CASE REPORT
Virtual Eye Simulation: An Aid in Evaluation of Capsular Block Syndrome
Joseph L. Hu1, Chao-Chien Hu2, *
Article Information
Identifiers and Pagination:
Year: 2019Volume: 13
First Page: 51
Last Page: 56
Publisher ID: TOOPHTJ-13-51
DOI: 10.2174/1874364101913010051
Article History:
Received Date: 13/02/2019Revision Received Date: 22/03/2019
Acceptance Date: 24/04/2019
Electronic publication date: 31/05/2019
Collection year: 2019
open-access license: This is an open access article distributed under the terms of the Creative Commons Attribution 4.0 International Public License (CC-BY 4.0), a copy of which is available at: https://creativecommons.org/licenses/by/4.0/legalcode. This license permits unrestricted use, distribution, and reproduction in any medium, provided the original author and source are credited.
Abstract
Objective:
To demonstrate the findings of three consecutive cases of postoperative Capsular Block Syndrome (CBS) diagnosed with the aid of Pentacam virtual eye simulation images.
Methods:
Observational case series report. Three patients underwent uneventful cataract removal and presented with blurry vision ranging from 4 days to 5 years after the surgeries were performed.
Results:
In a case of early-onset postoperative CBS, virtual eye simulation images clearly revealed a reduced posterior chamber depth caused by the accumulation of transparent fluid in the area between the intraocular lens and the posterior capsule.
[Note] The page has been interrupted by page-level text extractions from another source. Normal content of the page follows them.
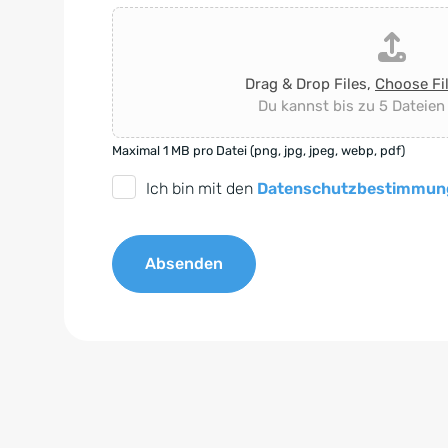
Drag & Drop Files,
Choose Fi
Du kannst bis zu 5 Dateien
Maximal 1 MB pro Datei (png, jpg, jpeg, webp, pdf)
D
Ich bin mit den
Datenschutzbestimmun
S
G
Absenden
V
O
A
-
l
E
t
i
e
n
r
v
n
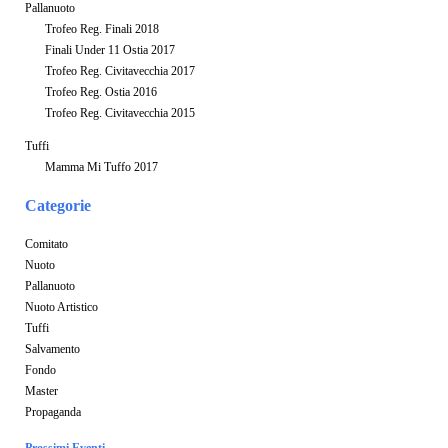
Pallanuoto
Trofeo Reg. Finali 2018
Finali Under 11 Ostia 2017
Trofeo Reg. Civitavecchia 2017
Trofeo Reg. Ostia 2016
Trofeo Reg. Civitavecchia 2015
Tuffi
Mamma Mi Tuffo 2017
Categorie
Comitato
Nuoto
Pallanuoto
Nuoto Artistico
Tuffi
Salvamento
Fondo
Master
Propaganda
Prossimi Eventi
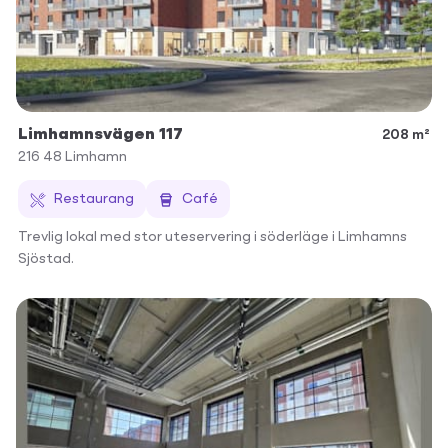
Limhamnsvägen 117
208 m²
216 48
Limhamn
Restaurang
Café
Trevlig lokal med stor uteservering i söderläge i Limhamns
Sjöstad.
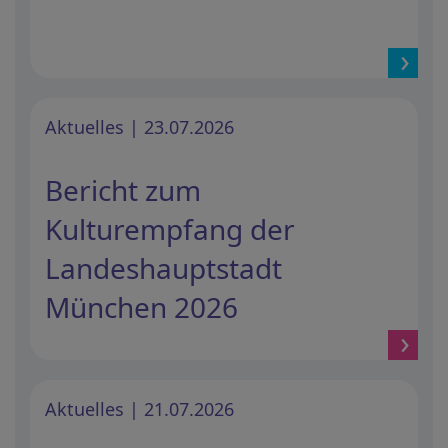
Aktuelles | 23.07.2026
Bericht zum
Kulturempfang der
Landeshauptstadt
München 2026
Aktuelles | 21.07.2026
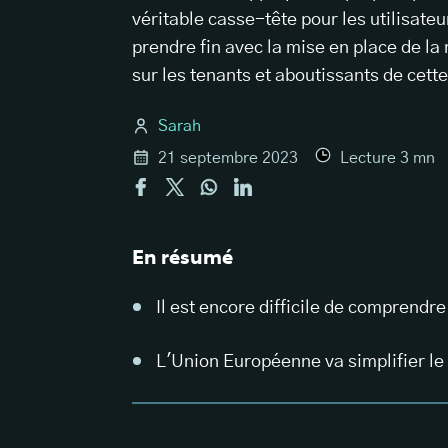
véritable casse-tête pour les utilisate
prendre fin avec la mise en place de la
sur les tenants et aboutissants de cet
Sarah
21 septembre 2023
Lecture
3
mn
En résumé
Il est encore difficile de comprend
L'Union Européenne va simplifier l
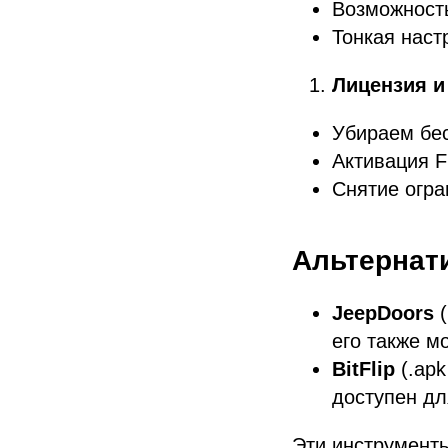
Возможность
Тонкая наст
Лицензия и
Убираем бе
Активация F
Снятие огра
Альтернат
JeepDoors
(
его также м
BitFlip
(.apk
доступен дл
Эти инструмент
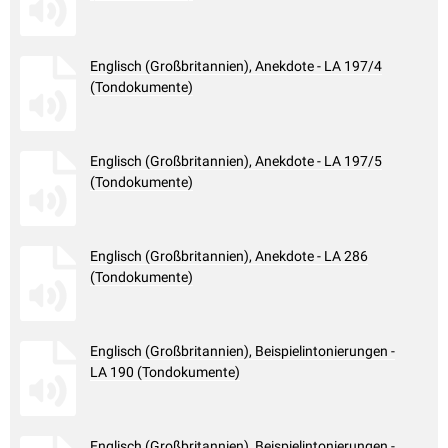
Englisch (Großbritannien), Anekdote - LA 197/4
(Tondokumente)
Englisch (Großbritannien), Anekdote - LA 197/5
(Tondokumente)
Englisch (Großbritannien), Anekdote - LA 286
(Tondokumente)
Englisch (Großbritannien), Beispielintonierungen -
LA 190 (Tondokumente)
Englisch (Großbritannien), Beispielintonierungen -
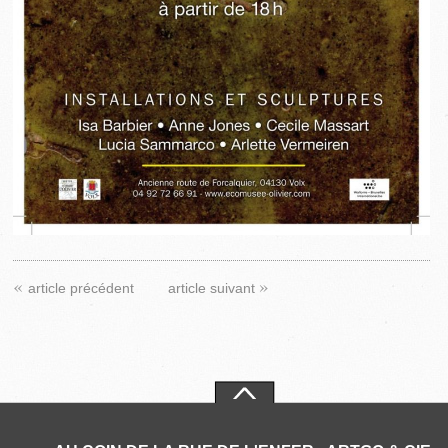
«
»
article précédent
article suivant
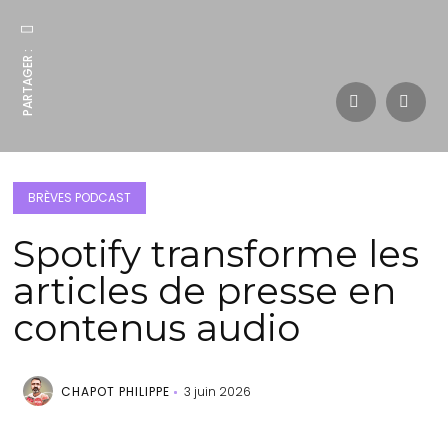
PARTAGER :
BRÈVES PODCAST
Spotify transforme les
articles de presse en
contenus audio
CHAPOT PHILIPPE
3 juin 2026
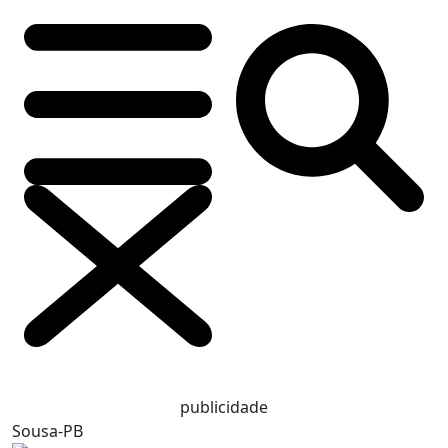
publicidade
Sousa-PB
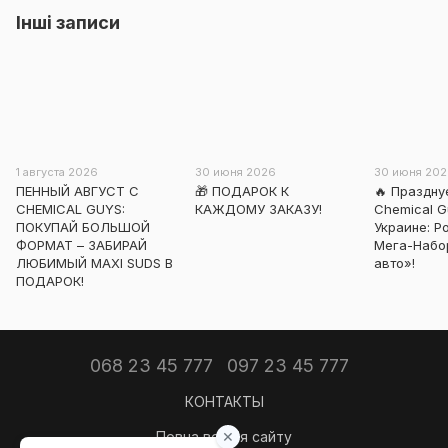
Інші записи
1 августа 2026
30 июня 2026
30 июня 20
ПЕННЫЙ АВГУСТ С
🎁 ПОДАРОК К
🔥 Праздн
CHEMICAL GUYS:
КАЖДОМУ ЗАКАЗУ!
Chemical G
ПОКУПАЙ БОЛЬШОЙ
Украине: 
ФОРМАТ – ЗАБИРАЙ
Мега-Набо
ЛЮБИМЫЙ MAXI SUDS В
авто»!
ПОДАРОК!
068 23 45 777
097 23 45 777
КОНТАКТЫ
Повна версія сайту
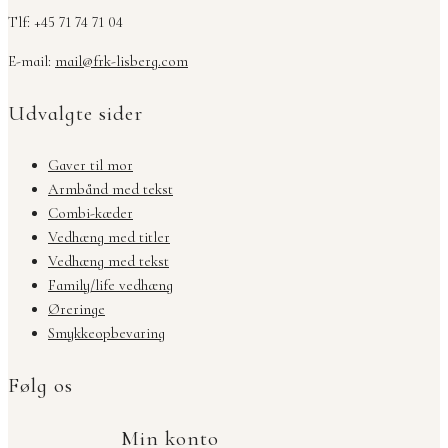
Tlf: +45 71 74 71 04
E-mail:
mail@frk-lisberg.com
Udvalgte sider
Gaver til mor
Armbånd med tekst
Combi-kæder
Vedhæng med titler
Vedhæng med tekst
Family/life vedhæng
Øreringe
Smykkeopbevaring
Følg os
Min konto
In two cases of late-onset postoperative CBS, virtual eye simulation images better visualized the alignment between intraocular lens (IOL) and iris than slit lamp examination and Schiemflug images. All three of the cases underwent neodymium-doped yttrium aluminum garnet (Nd:YAG) laser capsulotomy, and their capsular bag distensions were resolved immediately. The patients with misalignments between IOL and iris experienced more improvement in best-corrected visual acuity as opposed to the one who did not.
Conclusion:
Virtual eye simulation is found to be a useful way in visualizing misalignment between IOL and iris and assisting diagnoses of both early- and late-onset postoperative capsular block syndrome.